Una partida de ajedrez entre Ulf y Sisnando

«Xaque mate a Jackobsland» repasa las luchas entre cristianos y vikingos en la Galicia medieval


catoira /la voz

Cuando regresó a Galicia tras una larga estancia en Italia, la mirada de Pablo Culebras no era la misma. Fue entonces, tras la vuelta a casa, cuando se dio cuenta de que «outros países, con moito menos do que nós temos aquí», han logrado sacarle brillo a su historia y a su patrimonio hasta convertirlos en una fuente de riqueza. Convencido de que «a nosa historia está chea de episodios que ben poderían dar para unha serie de televisión ou para unha película», este diseñador gráfico vigués se arremangó.

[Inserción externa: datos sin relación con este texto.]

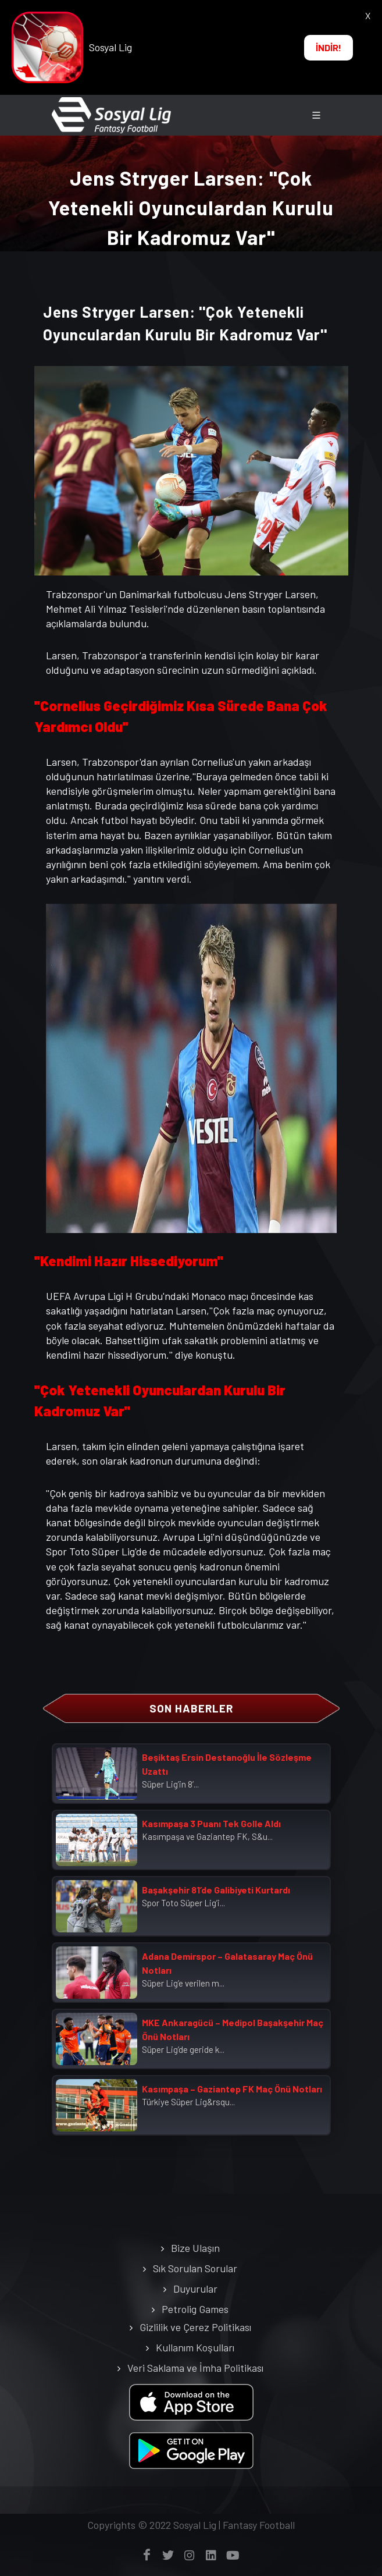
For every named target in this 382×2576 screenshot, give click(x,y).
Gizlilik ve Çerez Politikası (195, 2327)
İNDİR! (328, 47)
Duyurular (195, 2288)
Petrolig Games (195, 2309)
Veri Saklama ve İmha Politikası (195, 2367)
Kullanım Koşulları (195, 2347)
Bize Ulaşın (195, 2247)
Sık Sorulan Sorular (195, 2268)
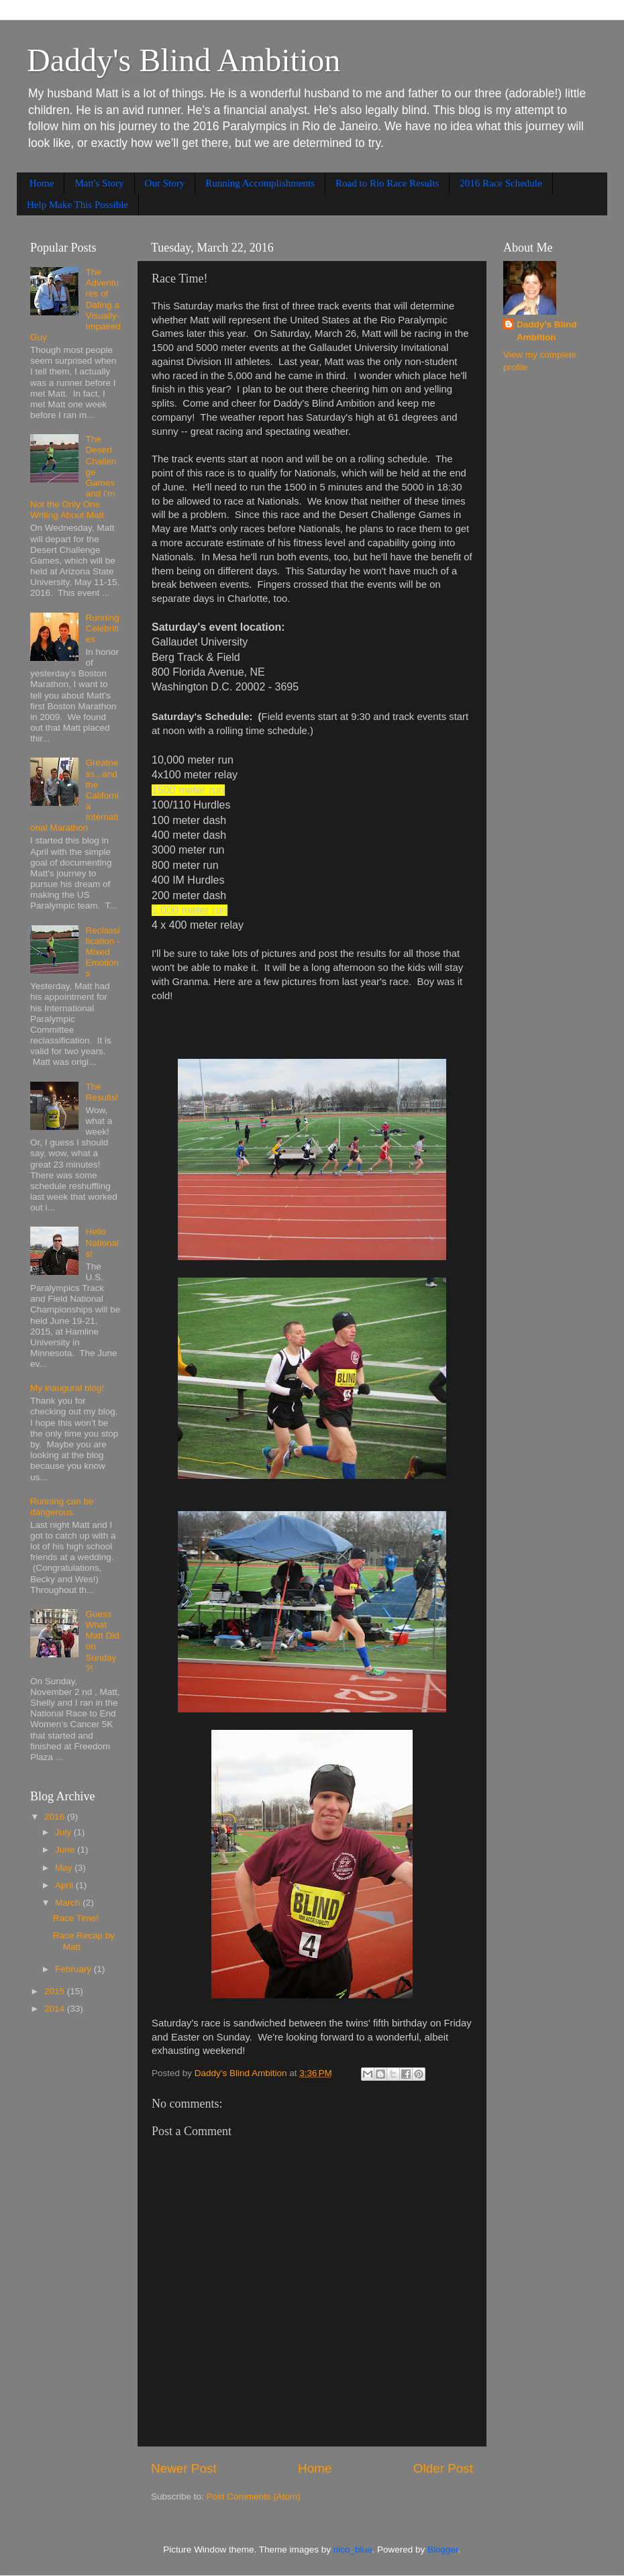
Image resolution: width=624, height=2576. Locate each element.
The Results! (101, 1092)
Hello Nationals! (102, 1242)
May (64, 1868)
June (66, 1850)
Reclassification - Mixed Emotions (102, 952)
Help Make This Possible (77, 204)
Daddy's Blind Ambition (183, 60)
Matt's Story (98, 183)
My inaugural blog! (67, 1388)
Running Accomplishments (260, 183)
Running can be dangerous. (62, 1506)
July (64, 1832)
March (69, 1903)
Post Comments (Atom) (254, 2496)
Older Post (443, 2468)
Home (42, 183)
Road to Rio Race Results (387, 183)
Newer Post (184, 2468)
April (65, 1885)
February (74, 1969)
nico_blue (352, 2549)
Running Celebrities (102, 628)
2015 (55, 1991)
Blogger (442, 2549)
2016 (55, 1817)
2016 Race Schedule (500, 183)
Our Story (165, 183)
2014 (55, 2009)
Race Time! (76, 1918)
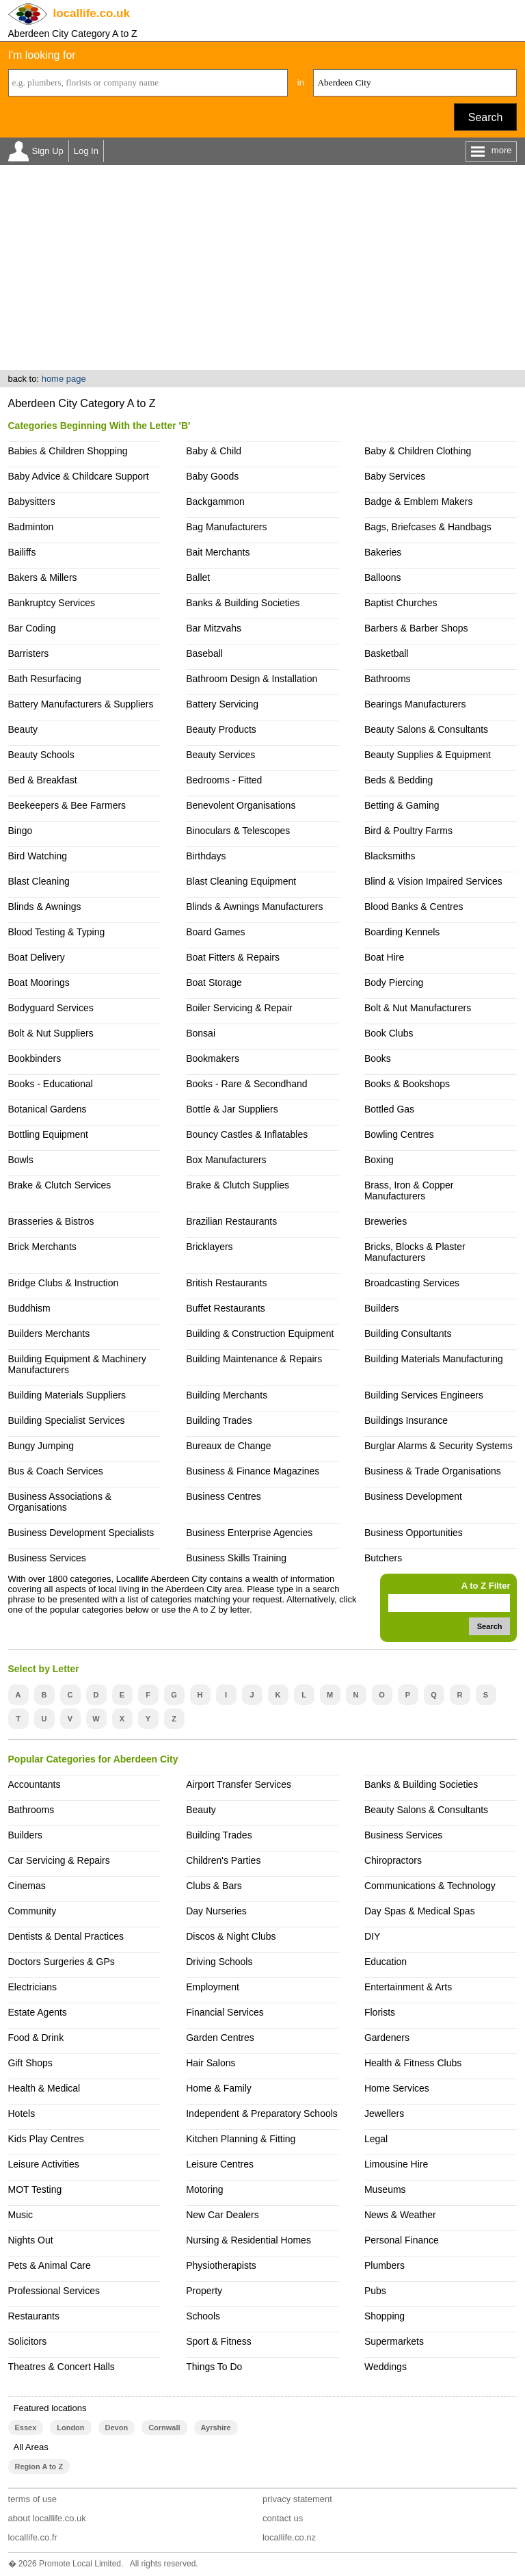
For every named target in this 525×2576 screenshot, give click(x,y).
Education (385, 1961)
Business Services (47, 1557)
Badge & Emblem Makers (418, 501)
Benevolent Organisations (240, 805)
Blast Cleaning (39, 881)
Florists (379, 2012)
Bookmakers (212, 1058)
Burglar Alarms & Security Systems (438, 1445)
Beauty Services (220, 754)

Corría el verano de 2016 cuando se le ocurrió, durante una visita a la Romaría Vikinga de Catoira, convertir la apasionante historia de las incursiones normandas en un juego de ajedrez. Ayer volvió a ese municipio arousano para presentar, ante los alumnos del colegio Progreso, su obra ya rematada. Una pequeña joya en la que nada es fruto del azar. En la que todos los detalles, por pequeños que parezcan, hunden sus raíces en un pasado que el autor ha estudiado a fondo.

Así que, a la espera de que algún director de cine oiga hablar de aquella fortaleza en el Ulla contra la que los vikingos estrellaban sus naves una y otra, y otra vez, podemos jugar una partida a «Xaque mate a Jackobsland». Es este el título de un libro erudito, divertido y lleno de sorpresas, y de un tablero de ajedrez en cuyo diseño se mezclan rasgos del arte románico y otros sacados, directamente, del mundo de la banda diseñada.

En primer lugar, extendamos el tablero: un falso pergamino antiguo en el que las casillas blancas y negras esconden un mapa de Galicia. Al Oeste se colocarán las piezas negras: el ejército vikingo que encabezan Odín y una Valkiria. Al Este, las tropas cristianas bajo el mando del Apóstol Santiago y la Reina Lupa. Y es que, en esta histórica partida, hay sitio no solo para personajes reales, sino también para leyendas y mitos.

Todas las piezas de este juego toman forma de monedas antiguas. Los peones son elementos circulares en los que asoman rostros inspirados en la iconografía románica. Cada soldado raso es único: no hay dos caras iguales, ni nombres repetidos, porque para bautizar a los integrantes de las primeras filas de los ambos ejércitos ha buceado Pablo Culebras en viejos códices y documentos antiguos. Hasta los escudos que luce uno y otro ejército tienen una base histórica.

Si el juego llega a sus manos, puede que se sorprenda al encontrar, entre las filas normandas, a una guerrera. «Pero é que cos viquingos loitaban as mulleres; era unha sociedade en moitos sentidos máis igualitaria» que la de los reinos cristianos, relata Pablo Culebras, que no ha podido resistirse a introducir a una de aquellas bravas nórdicas en su composición. Como tampoco falta en la misma un guiño a la fortaleza de Catoira que, durante tantos años, fue la primera línea de defensa de Compostela ante los ataques nórdicos. Las torres cristianas son, obviamente, las de Oeste. «Pero os viquingos non tiñan torres... ¿Que podía utilizar como torre negra?», relataba ayer Culebras a los estudiantes. No los dejó con la duda: navegando por el pasado del ajedrez descubrió que los propios vikingos, en sus tableros, habían sustituido torres por barcos. «E iso mesmo fixen eu», relata.

Para los alfiles tuvo que hacer algo semejante. Los «obispos» blancos no le causaron ningún problema: escogió a Sisnando y a San Rosendo, dos personajes históricos que batallaron contra los vikingos y que, además, tuvieron una belicosa relación personal. «De novo, os viquingos non tiñan bispos. Pero descubrín que en Italia traduciran como tal a figura dos caudillos. Así que escollín a dous caudillos viquingos que estiveron en Galicia, Gunderedo e Ulf». Solo nos queda, para tener el ejército completo, a los caballos. En las filas blancas ocupan ese puesto dos caballeros destacados, también sacados de la historia: los condes Gonzalo y Pedro. En las negras, unos guerreros de élite vikingos: los berserker, que peleaban desnudos, en éxtasis y convencidos de ser lobos.

Las fuerzas ya están alineadas sobre el tablero. La victoria final dependerá, más que de la bravura de uno y de otro ejército, de la pericia de los jugadores que se enfrenten en esta partida histórica. Si no conoce las reglas del juego, lo lamentará. Se quedará con las ganas de viajar al pasado.